PHP Annotated Monthly – September 2014

PHP Annotated MonthlyHere at JetBrains, we strive to help PHP developers with excellent tools like PhpStorm that improve our code and workflow. But there’s more to developing PHP applications than that: learning from others and keeping up with what’s going on out there so we can improve our own code.

In this post, I’ll be highlighting the most interesting content from around the web, posted by developers like us. This type of post is an experiment: we don’t know yet if we’ll be doing it monthly or not. It’s up to you! Would you be interested? Or not? Let us know what you think in the comments below.

PHP

PHP 5.6 was released, bringing a number of new language features PhpStorm like exponentiation via **, use function and use const, constant expressions, variadic functions, argument unpacking and so on. The PHP website has a great guide on all of them, including some easy to understand samples. I’ve also written a blog post that explores two of these features: variadic functions and the __debugInfo() magic method.

Which is going to be the next major version of PHP? One would think 5 + 1 = 6, but because that branch was closed back in 2010 (and some other reasons), the votes have decided PHP 7 will be next. PHPClasses.org posted a comprehensive overview of the discussion and talks about what’s next for PHP in terms of performance, compilation steps, JIT, asynchronous programming and so on.

Did you know PHP is not the only PHP interpreter? Lukas Kawhe Smith looks at the “alternative PHP’s” and the future of PHP from a distance. Oh, and Facebook’s HHVM now comes with long-term support.

Frameworks

Laravel is quite popular nowadays for building web applications. Aleksander Koko wrote about building single-page applications with Laravel and EmberJS. This 4-part tutorial covers everything from setting up the project to creating REST services and calling them from the browser.

Bye bye Symfony. When I read the title I got really confused. It’s a great framework and provides many components that can be used even in applications not using the full framework. Marc Morera discusses exactly that: how to write code that uses just the components needed.

Using Symfony? You may want to read more about Daniel Espendiller’s excellent Symfony plugin for PhpStorm that makes development much more efficient. The guy never sleeps, it seems, as he did a similar thing for Drupal 8.

Speaking about Drupal 8… Angie Byron posted another installment in the Ultimate Guide to Drupal 8, a blog series on the changes Drupal 8 brings for end-users, site builders, front-end developers, and for back-end developers.

The first hours of my week were spent updating several WordPress sites to the latest WordPress 4. Benny, as this release is called, brings updates to content, media and plugin management making the whole experience smoother to work with.

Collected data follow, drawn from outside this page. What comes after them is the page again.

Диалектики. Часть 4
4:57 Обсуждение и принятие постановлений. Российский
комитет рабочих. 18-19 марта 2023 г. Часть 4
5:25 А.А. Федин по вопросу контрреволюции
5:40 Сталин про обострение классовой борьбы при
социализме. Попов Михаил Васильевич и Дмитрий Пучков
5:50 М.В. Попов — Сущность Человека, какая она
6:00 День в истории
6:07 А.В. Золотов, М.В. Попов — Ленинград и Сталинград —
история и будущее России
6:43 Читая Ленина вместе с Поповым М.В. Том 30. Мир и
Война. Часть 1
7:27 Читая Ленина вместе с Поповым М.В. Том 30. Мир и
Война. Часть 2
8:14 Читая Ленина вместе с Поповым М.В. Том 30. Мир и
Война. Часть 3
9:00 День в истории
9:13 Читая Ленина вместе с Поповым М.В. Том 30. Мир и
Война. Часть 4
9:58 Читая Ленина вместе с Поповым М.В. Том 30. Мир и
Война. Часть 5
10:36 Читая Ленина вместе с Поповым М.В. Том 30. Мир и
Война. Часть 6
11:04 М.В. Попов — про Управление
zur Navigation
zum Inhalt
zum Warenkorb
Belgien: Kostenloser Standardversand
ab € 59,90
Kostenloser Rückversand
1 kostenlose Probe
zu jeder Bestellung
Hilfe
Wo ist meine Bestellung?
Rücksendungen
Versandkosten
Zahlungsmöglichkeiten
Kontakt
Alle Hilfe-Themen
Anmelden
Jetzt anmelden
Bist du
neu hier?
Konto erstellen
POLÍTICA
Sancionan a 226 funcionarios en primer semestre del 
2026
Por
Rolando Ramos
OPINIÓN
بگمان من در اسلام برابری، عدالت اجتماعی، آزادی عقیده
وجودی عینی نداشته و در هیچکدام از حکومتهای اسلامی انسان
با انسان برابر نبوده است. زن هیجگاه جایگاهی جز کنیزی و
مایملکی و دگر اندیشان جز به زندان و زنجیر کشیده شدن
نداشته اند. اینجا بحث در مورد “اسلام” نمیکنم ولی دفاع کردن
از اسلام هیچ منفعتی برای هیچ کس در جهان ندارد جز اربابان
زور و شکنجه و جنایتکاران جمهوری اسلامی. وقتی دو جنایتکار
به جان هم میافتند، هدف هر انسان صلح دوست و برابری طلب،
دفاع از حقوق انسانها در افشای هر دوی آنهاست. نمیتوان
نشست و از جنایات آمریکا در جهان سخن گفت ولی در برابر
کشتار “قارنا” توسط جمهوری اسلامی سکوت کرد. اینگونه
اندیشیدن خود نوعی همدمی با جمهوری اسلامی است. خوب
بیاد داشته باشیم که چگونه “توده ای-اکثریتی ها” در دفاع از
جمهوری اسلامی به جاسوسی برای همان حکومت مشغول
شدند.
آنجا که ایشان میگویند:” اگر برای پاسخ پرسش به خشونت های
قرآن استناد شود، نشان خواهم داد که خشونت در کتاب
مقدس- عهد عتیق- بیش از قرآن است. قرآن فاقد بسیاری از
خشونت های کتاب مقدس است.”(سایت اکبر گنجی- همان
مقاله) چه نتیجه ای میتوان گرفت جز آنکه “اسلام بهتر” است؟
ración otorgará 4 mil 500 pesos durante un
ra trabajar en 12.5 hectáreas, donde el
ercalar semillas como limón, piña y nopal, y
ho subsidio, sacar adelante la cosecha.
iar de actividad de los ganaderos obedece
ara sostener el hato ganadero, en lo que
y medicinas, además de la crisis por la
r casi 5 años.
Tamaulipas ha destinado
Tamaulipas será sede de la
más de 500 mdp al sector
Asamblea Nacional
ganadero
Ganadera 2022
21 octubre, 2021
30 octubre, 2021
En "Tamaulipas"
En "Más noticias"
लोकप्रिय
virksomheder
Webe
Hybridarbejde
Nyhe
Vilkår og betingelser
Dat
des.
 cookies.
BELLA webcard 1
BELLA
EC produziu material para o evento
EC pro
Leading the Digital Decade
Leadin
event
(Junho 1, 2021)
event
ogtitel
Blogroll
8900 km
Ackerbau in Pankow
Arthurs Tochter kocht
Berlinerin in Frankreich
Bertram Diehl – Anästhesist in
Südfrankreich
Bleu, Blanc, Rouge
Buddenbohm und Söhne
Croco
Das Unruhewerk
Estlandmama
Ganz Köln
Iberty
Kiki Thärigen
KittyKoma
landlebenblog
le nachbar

Being both a .NET and PHP guy, I once ported .NET’s LINQ (Language INtegrated Query) to PHP while on a plane. Behold, the abandoned PHPLINQ project! Ever since, a number of alternatives came about of which the recent Pinq looks very promising. Taylor Ren wrote a tutorial about it, explaining how we can get started with writing queries on any data structure (arrays or an actual database) using nothing but… PHP.

Community/other

Users expect applications to be fast, fast, fast. Since the twenties or thirties (it could be later, just making up dates here), PHP has the concept of output buffering and streaming. Imran Latif explains these concepts and how they can make these expectations come true..

Haven’t heard of Composer? Or haven’t tried it yet? Paul Underwood wrote a tutorial on getting started with Composer in PHP. If you have heard of it, you may want to learn how to host your own Packagist using Toran Proxy to mirror public packages and host in-house libraries without having to share them with the world.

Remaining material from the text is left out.